The month-long movement against corporate greed is well on its way to becoming a fabulously wealthy corporation with a mounting war chest of more than $200,000 in public donations at last count and is now faced with some tough questions.
Among them, does it have a fiscal strategy? Does it intend to distribute the wealth? Who will supervise its finances? Will it appoint a board, overseen by a chief executive officer and a chief financial officer? Will those be paid positions with bonuses and other lulus offered as plump perks for good works? And, could a swank office base in lower Manhattan, where rents are astronomical, be a beer-bottle toss away?
Ironically, the humble campaign to expose America’s greedy fat cats has itself become a public entity, representing the interests of the masses which now fund it, and therefore subject to public scrutiny — just like a real corporation.
Time will tell if the protestors possess the same scruples they demand from the targets of their wrath, but for now, all eyes are peeled on their next move, especially if it involves multiple trips to the bank every day.
Then, there’s the question of Occupy’s own commitment to accountability and transparency while navigating its new-found wealth: will it be able to produce — at the drop of a hat — a paper trail of expenditures down to the last dime?
After more than a month of talking the talk, the rallyers are now in the unenviable position of having to walk the walk, with their own integrity on the chopping block. Their actions have sparked copycat rallies around the world, and now the Zuccotti Park sit-ins have a responsibility to steer the course above reproach — all of the time. That means cutting out the illegal boozing, drugging and crashing out in public — forthwith — so that Occupy can stride to the next level, and lower Manhattan can once again resemble a great metropolis instead of downtown Karachi.
The daily cash injections — through online donations, money orders and loose change plunked in jugs and buckets — could amount to millions, maybe even billions, as the protestors march onward to expose the fiscal shenanigans of others.
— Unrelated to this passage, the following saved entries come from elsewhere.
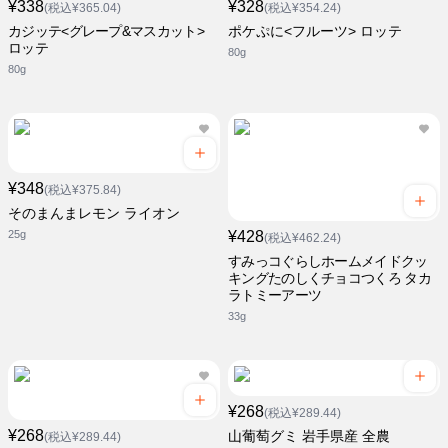
¥338
¥328
(税込¥365.04)
(税込¥354.24)
カジッテ<グレープ&マスカット>
ポケぷに<フルーツ> ロッテ
ロッテ
80g
80g
¥348
(税込¥375.84)
そのまんまレモン ライオン
25g
¥428
(税込¥462.24)
すみっコぐらしホームメイドクッ
キングたのしくチョコつくろ タカ
ラトミーアーツ
33g
¥268
(税込¥289.44)
¥268
山葡萄グミ 岩手県産 全農
(税込¥289.44)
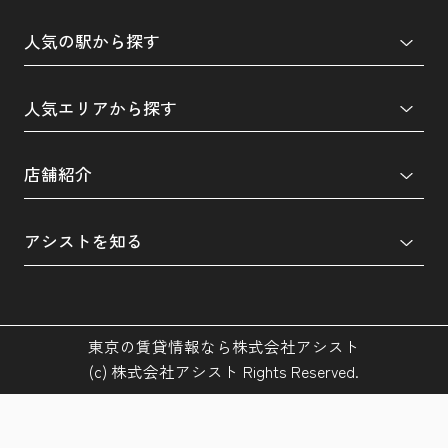
人気の駅から探す
人気エリアから探す
店舗紹介
アシストを知る
東京の賃貸情報なら株式会社アシスト
(c) 株式会社アシスト Rights Reserved.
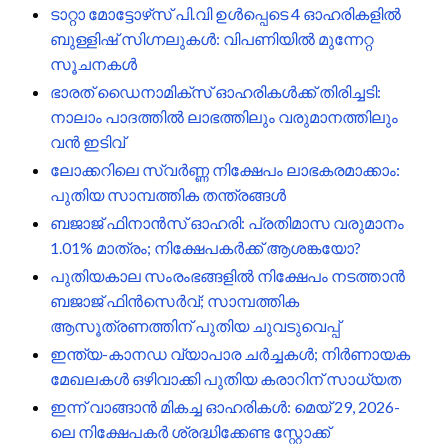
ടാറ്റാ മോട്ടോഴ്‌സ് പി.വി ഉൾപ്പെടെ 4 ഓഹരികളിൽ
ബുള്ളിഷ് സിഗ്നലുകൾ: വിപണിയിൽ മുന്നേറ്റ
സൂചനകൾ
ഭാരത് ഡൈനാമിക്സ് ഓഹരികൾക്ക് തിരിച്ചടി:
നാലാം പാദത്തിൽ ലാഭത്തിലും വരുമാനത്തിലും
വൻ ഇടിവ്
ലോക്കറിലെ സ്വർണ്ണ നിക്ഷേപം ലാഭകരമാക്കാം:
പുതിയ സാമ്പത്തിക തന്ത്രങ്ങൾ
ബജാജ് ഫിനാൻസ് ഓഹരി: പ്രതിമാസ വരുമാനം
1.01% മാത്രം; നിക്ഷേപകർക്ക് ആശങ്കയോ?
പുതിയകാല സംരംഭങ്ങളിൽ നിക്ഷേപം നടത്താൻ
ബജാജ് ഫിൻസെർവ്; സാമ്പത്തിക
ആസൂത്രണത്തിന് പുതിയ ചുവടുവെപ്പ്
ഇന്ത്യ-കാനഡ വ്യാപാര ചർച്ചകൾ; നിർണായക
മേഖലകൾ ഒഴിവാക്കി പുതിയ കരാറിന് സാധ്യത
ഇന്ന് വാങ്ങാൻ മികച്ച ഓഹരികൾ: മെയ് 29, 2026-
ലെ നിക്ഷേപകർ ശ്രദ്ധിക്കേണ്ട സ്റ്റോക്ക്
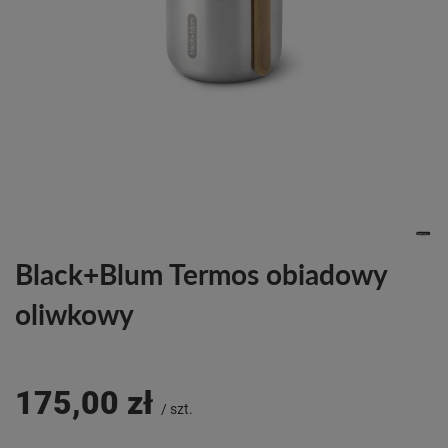
Black+Blum Termos obiadowy
oliwkowy
175,00 zł
/
szt.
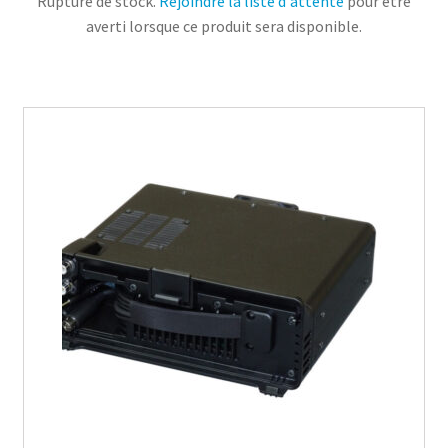
Rupture de stock.
Rejoindre la liste d'attente
pour être
averti lorsque ce produit sera disponible.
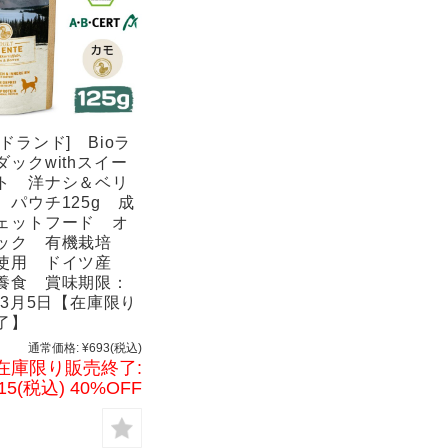
ドランド] Bioラ
ダックwithスイー
ト 洋ナシ＆ベリ
 パウチ125g 成
ェットフード オ
ック 有機栽培
使用 ドイツ産
養食 賞味期限：
年3月5日【在庫限り
了】
通常価格:
¥693
(税込)
在庫限り販売終了:
15
(税込)
40%OFF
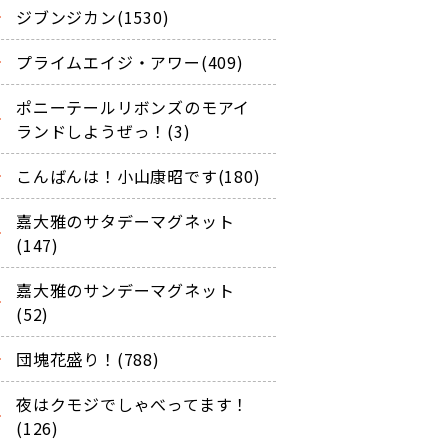
ジブンジカン(1530)
プライムエイジ・アワー(409)
ポニーテールリボンズのモアイ
ランドしようぜっ！(3)
こんばんは！小山康昭です(180)
嘉大雅のサタデーマグネット
(147)
嘉大雅のサンデーマグネット
(52)
団塊花盛り！(788)
夜はクモジでしゃべってます！
(126)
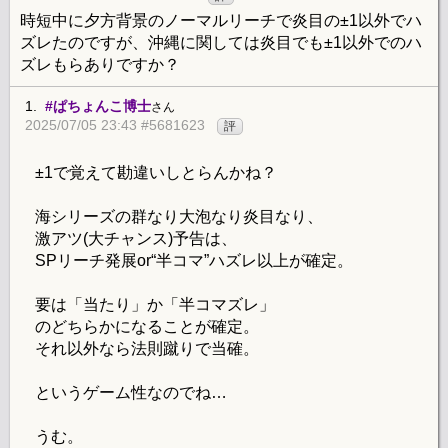
時短中に夕方背景のノーマルリーチで炎目の±1以外でハ
ズレたのですが、沖縄に関しては炎目でも±1以外でのハ
ズレもらありですか？
1.
#ぱちょんこ博士
さん
2025/07/05 23:43 #5681623
評
±1で覚えて勘違いしとらんかね？
海シリーズの群なり大泡なり炎目なり、
激アツ(大チャンス)予告は、
SPリーチ発展or“半コマ”ハズレ以上が確定。
要は「当たり」か「半コマズレ」
のどちらかになることが確定。
それ以外なら法則蹴りで当確。
というゲーム性なのでね…
うむ。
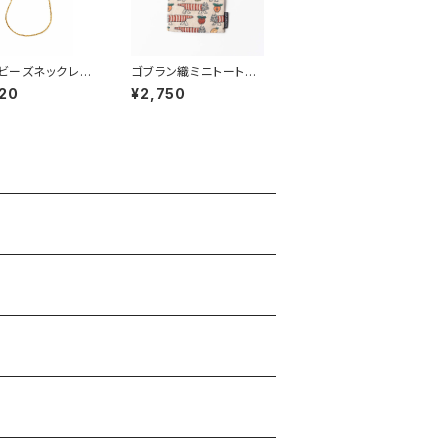
ビーズネックレス
ゴブラン織ミニトートバ
fog linen wo
ッグ（マイキー・フルー
20
¥2,750
フォグリネンワーク
ツ） / Lisa Larson
リサ・ラーソン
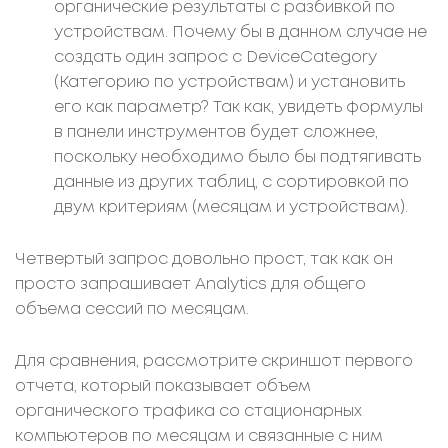
органические результаты с разбивкой по
устройствам. Почему бы в данном случае не
создать один запрос с DeviceCategory
(Категорию по устройствам) и установить
его как параметр? Так как, увидеть формулы
в панели инструментов будет сложнее,
поскольку необходимо было бы подтягивать
данные из других таблиц, с сортировкой по
двум критериям (месяцам и устройствам).
Четвертый запрос довольно прост, так как он
просто запрашивает Analytics для общего
объема сессий по месяцам.
Для сравнения, рассмотрите скриншот первого
отчета, который показывает объем
органического трафика со стационарных
компьютеров по месяцам и связанные с ним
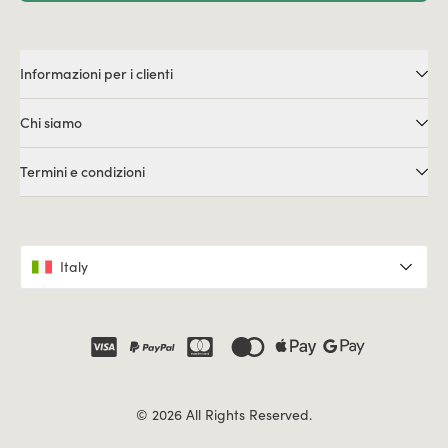
Informazioni per i clienti
Chi siamo
Termini e condizioni
Italy
© 2026 All Rights Reserved.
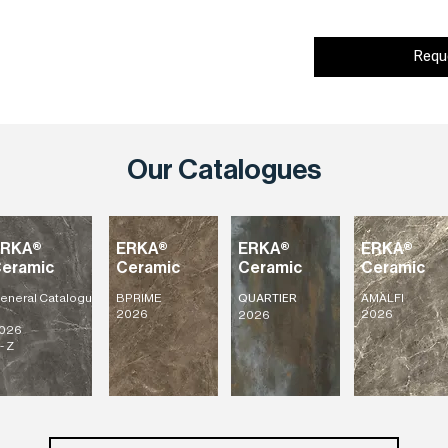
Requ
Our Catalogues
ERKA®
ERKA®
ERKA®
ERKA®
eramic
Ceramic
Ceramic
Ceramic
eneral
Catalogu
BPRIME
AMALFI
QUARTIER
2026
2026
2026
026
- Z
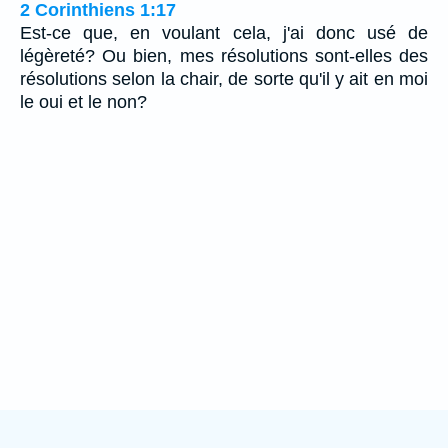
2 Corinthiens 1:17
Est-ce que, en voulant cela, j'ai donc usé de
légèreté? Ou bien, mes résolutions sont-elles des
résolutions selon la chair, de sorte qu'il y ait en moi
le oui et le non?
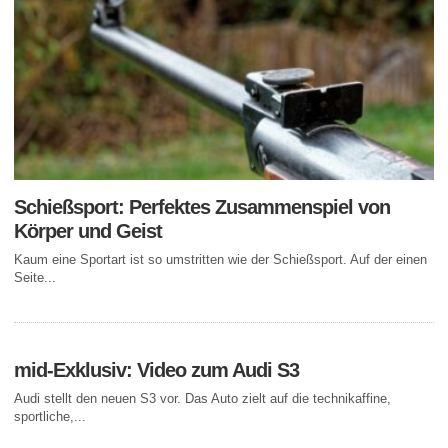
Schießsport: Perfektes Zusammenspiel von
Körper und Geist
Kaum eine Sportart ist so umstritten wie der Schießsport. Auf der einen
Seite...
mid-Exklusiv: Video zum Audi S3
Audi stellt den neuen S3 vor. Das Auto zielt auf die technikaffine,
sportliche,...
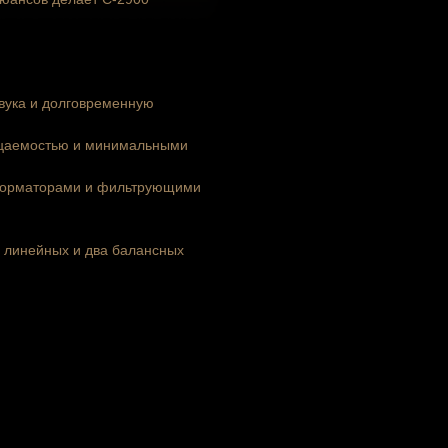
звука и долговременную
ницаемостью и минимальными
сформаторами и фильтрующими
а линейных и два балансных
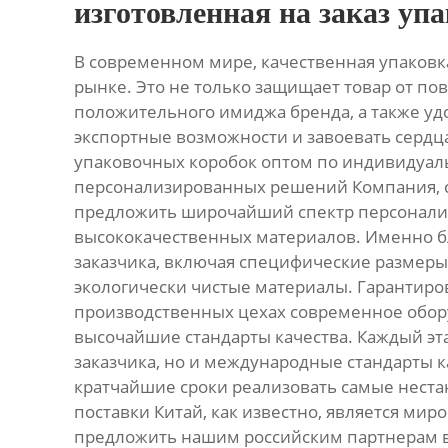
изготовленная на заказ уп
В современном мире, качественная упаков
рынке. Это не только защищает товар от п
положительного имиджа бренда, а также уд
экспортные возможности и завоевать сердц
упаковочных коробок оптом по индивидуаль
персонализированных решений Компания, с
предложить широчайший спектр персонализ
высококачественных материалов. Именно б
заказчика, включая специфические размеры, 
экологически чистые материалы. Гарантиро
производственных цехах современное обор
высочайшие стандарты качества. Каждый эт
заказчика, но и международные стандарты к
кратчайшие сроки реализовать самые нест
поставки Китай, как известно, является ми
предложить нашим российским партнерам в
It remains to be seen if their sudden wellspring of wealth will compromise their own playing field — and blur the line between the tycoon and the unemployed working stiff — because Occupy is, after all, a baby of the system it is decrying.
Most significantly, the protesters are no longer the underdog, but a juggernaut of action, appointed by public trust, funded by public dollars, and equipped with a unique opportunity to show the rest of us how it’s really done — much like a real corporation.
The well-heelded rallyers might find their work cut out for them, though, because they sorely lack the three essentials necessary for a successful revolution: a hungry belly, a humiliated soul, and a tyrannical government.